Right now she was the “best” person to take charge and she had to determine what to do.
The driver of the ambulance was wearing a Medical Alert bracelet that read “anti-coagulants”. He was exsanguinating and yelled out to Laura that the box in the back of the rig contained a cardiac donor organ that was urgently needed across town at Mercy Hospital.
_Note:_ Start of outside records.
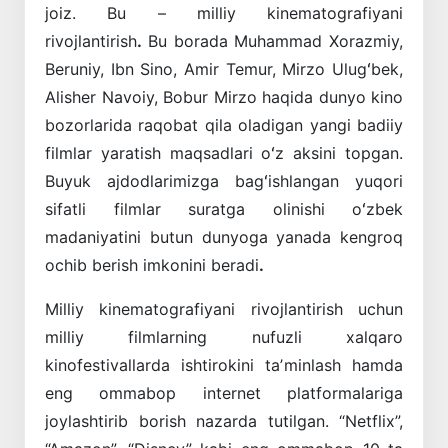
joiz. Bu – milliy kinematografiyani
rivojlantirish
.
Bu borada Muhammad Xorazmiy,
Beruniy, Ibn Sino, Amir Temur, Mirzo Ulugʻbek,
Alisher Navoiy, Bobur Mirzo haqida dunyo kino
bozorlarida raqobat qila oladigan yangi badiiy
filmlar yaratish maqsadlari oʻz aksini topgan.
Buyuk ajdodlarimizga bagʻishlangan yuqori
sifatli filmlar suratga olinishi oʻzbek
madaniyatini butun dunyoga yanada kengroq
ochib berish imkonini beradi
.
Milliy kinematografiyani rivojlantirish uchun
milliy filmlarning nufuzli xalqaro
kinofestivallarda ishtirokini taʼminlash hamda
eng ommabop internet platformalariga
joylashtirib borish nazarda tutilgan. “Netflix”,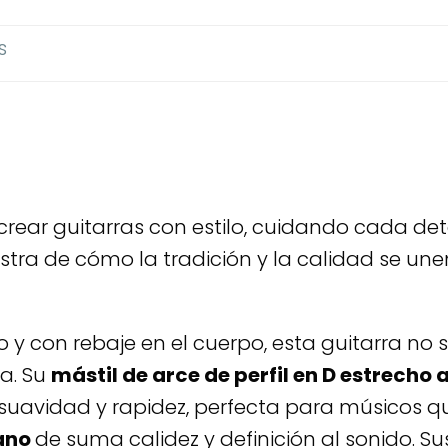
s
 crear guitarras con estilo, cuidando cada det
tra de cómo la tradición y la calidad se une
y con rebaje en el cuerpo, esta guitarra no s
a. Su
mástil de arce de perfil en D estrecho
suavidad y rapidez, perfecta para músicos
rano
de suma calidez y definición al sonido. S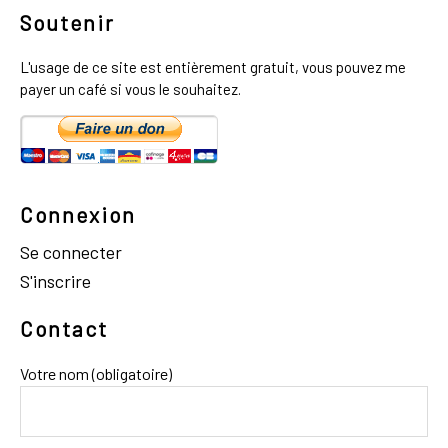
Soutenir
L'usage de ce site est entièrement gratuit, vous pouvez me
payer un café si vous le souhaitez.
Connexion
Se connecter
S'inscrire
Contact
Votre nom (obligatoire)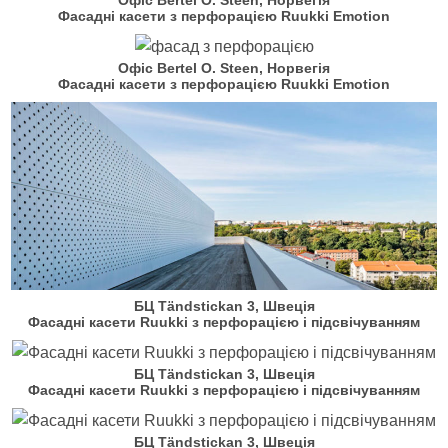
Фасадні касети з перфорацією Ruukki Emotion
Офіс Bertel O. Steen, Норвегія
Фасадні касети з перфорацією Ruukki Emotion
БЦ Tändstickan 3, Швеція
Фасадні касети Ruukki з перфорацією і підсвічуванням
БЦ Tändstickan 3, Швеція
Фасадні касети Ruukki з перфорацією і підсвічуванням
БЦ Tändstickan 3, Швеція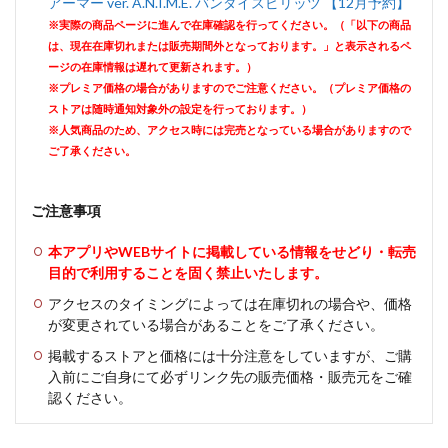
アーマー ver. A.N.I.M.E. バンダイスピリッツ 【12月予約】
※実際の商品ページに進んで在庫確認を行ってください。（「以下の商品
は、現在在庫切れまたは販売期間外となっております。」と表示されるペ
ージの在庫情報は遅れて更新されます。）
※プレミア価格の場合がありますのでご注意ください。（プレミア価格の
ストアは随時通知対象外の設定を行っております。）
※人気商品のため、アクセス時には完売となっている場合がありますので
ご了承ください。
ご注意事項
本アプリやWEBサイトに掲載している情報をせどり・転売
目的で利用することを固く禁止いたします。
アクセスのタイミングによっては在庫切れの場合や、価格
が変更されている場合があることをご了承ください。
掲載するストアと価格には十分注意をしていますが、ご購
入前にご自身にて必ずリンク先の販売価格・販売元をご確
認ください。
Laura, called Jim who had been expecting her and asked him if he could help her. Jim and Laura escorted the donor organ to Mercy Hospital. Actually it was a great idea to call Jim, since Laura was not ambulating well yet and Jim had great speed. When Jim met Laura, she was tachypneic and really needed assistance herself.
Her gait was virtually ataxic at this point due to weakness. Another ambulance came to rescue the injured parties.
Jim gave the donor organ to the cardiologist for typing and cross matching the tissue to offset the possibility of hemolysis and subsequent organ rejection and/or organ failure.
It was going to be given to a young father who following cardiac catheterization was diagnosed with 90% blockage in the right main coronary artery. His subsequent cerebrovascular angiogram was not just a screening tool.
He was experiencing amaurosis fugax and it was thought he may be showering emboli from his cardiac valves, possibly the mitral valve. Although neither Laura nor Jim actually ever made it to the gym to work out, they both felt that the day they themselves had already had an intense workout.